Posted by Yvan_R sur 27 août 2008

[eng]

Why are we so cruel with ourselves when it comes to analysing an improv show?

[fra]

Pratiquement tous les dimanches, ma douce et moi allons jouer aux cartes chez mes parents. Nous jouons au jass, aussi appelé chibre, un jeu proche de la belote qui se joue à 36 cartes, avec des atouts, des annonces, des points et un gagnant à la fin.

Je vous apprendrai à jouer si vous me demandez poliment.

Même s’il est régi en grande partie par le facteur chance, le jass reste un jeu profondément stratégique: l’observation du jeu, des feintes et du comportement des adversaires sont des éléments indispensables pour faire un bon joueur. Je joue normalement avec mon père, un joueur aguerri qui a pourtant une fâcheuse habitude.

Il refait la partie.

Refaire la partie, c’est discuter au terme de celle-ci pour voir quels coups auraient pu être joués pour engranger plus de points; c’est digresser sur le passé, sur ce qui aurait dû être fait. En théorie, c’est très positif: on cherche à comprendre la mécanique du jeu pour progresser. En pratique, on en vient souvent à faire des calculs sur des données que le joueur n’avait pas au moment de jouer. Ce qui ne sert absolument à rien.

And now, ladies & gentlemen, je vous prie d’accueillir le lien avec l’impro!

Quand vous finissez un spectacle d’impro, vous avez envie de parler: « c’était bien, hein? / oups, la confusion en deuxième partie! / bon sang, j’ai dû ramer, dans la scène du dentiste – ça n’avançait pas – on aurait dû tilter sur un divorce – on aurait dû introduire un nouveau personnage – on aurait dû – on aurait dû – on aurait dû ».
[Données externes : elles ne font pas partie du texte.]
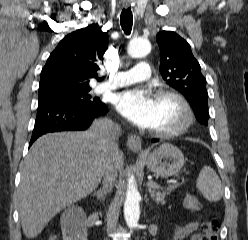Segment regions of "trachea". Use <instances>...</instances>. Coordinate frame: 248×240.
I'll use <instances>...</instances> for the list:
<instances>
[{
    "instance_id": "3493384b",
    "label": "trachea",
    "mask_w": 248,
    "mask_h": 240,
    "mask_svg": "<svg viewBox=\"0 0 248 240\" xmlns=\"http://www.w3.org/2000/svg\"><path fill=\"white\" fill-rule=\"evenodd\" d=\"M121 27L126 35H129L133 25V15L131 8L123 9L120 16Z\"/></svg>"
}]
</instances>
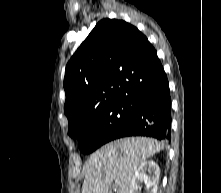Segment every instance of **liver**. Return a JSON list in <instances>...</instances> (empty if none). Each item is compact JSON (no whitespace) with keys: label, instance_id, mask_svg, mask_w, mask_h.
<instances>
[{"label":"liver","instance_id":"6515ba94","mask_svg":"<svg viewBox=\"0 0 221 193\" xmlns=\"http://www.w3.org/2000/svg\"><path fill=\"white\" fill-rule=\"evenodd\" d=\"M164 149L152 138L130 137L110 142L93 154L85 165L82 193H129L137 167Z\"/></svg>","mask_w":221,"mask_h":193}]
</instances>
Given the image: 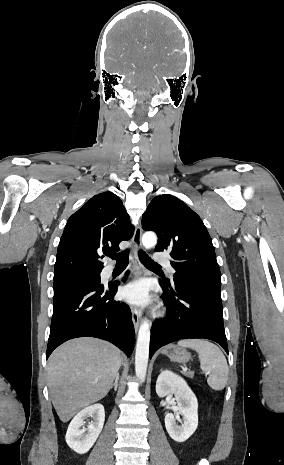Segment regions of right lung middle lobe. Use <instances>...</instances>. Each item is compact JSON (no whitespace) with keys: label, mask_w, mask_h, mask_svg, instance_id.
<instances>
[{"label":"right lung middle lobe","mask_w":284,"mask_h":465,"mask_svg":"<svg viewBox=\"0 0 284 465\" xmlns=\"http://www.w3.org/2000/svg\"><path fill=\"white\" fill-rule=\"evenodd\" d=\"M94 283H98V284L100 283V274L82 275V276H77V277H72V278L55 280L54 281V294L69 287H73L77 285H84V284H94Z\"/></svg>","instance_id":"dd1d6c3e"}]
</instances>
En parlant, vous faites forcément un peu d’analyse du spectacle, vous parler a posteriori, vous refaites la partie. Alors ce que j’ai envie de vous demander (et je suis le premier concerné), c’est d’avoir une certaine hygiène d’analyse, d’être juste avec vous-même. Au coeur du spectacle, on n’a jamais la même analyse qu’à la fin de la soirée; au coeur du spectacle, on n’avait pas toutes les cartes en main.

Le précédent débat sur le match d’impro faisait ressortir cette tâche funambulesque de vouloir analyser l’improvisation théâtrale, donner des conseils, ébaucher des principes. Certes, les théories sont difficiles à formuler. Mais elles sont là pour nous faire progresser. Et lorsqu’elle ne refont pas la partie, les réflexions sur l’impro nous rapprochent toujours plus de la compréhension du mystère. Du mystère de la création.

Si vous comprenez pourquoi une impro n’a pas fonctionné, vous accueillez l’expérience.

Si vous cherchez à savoir comment une impro aurait pu fonctionner, vous accueillez la frustration.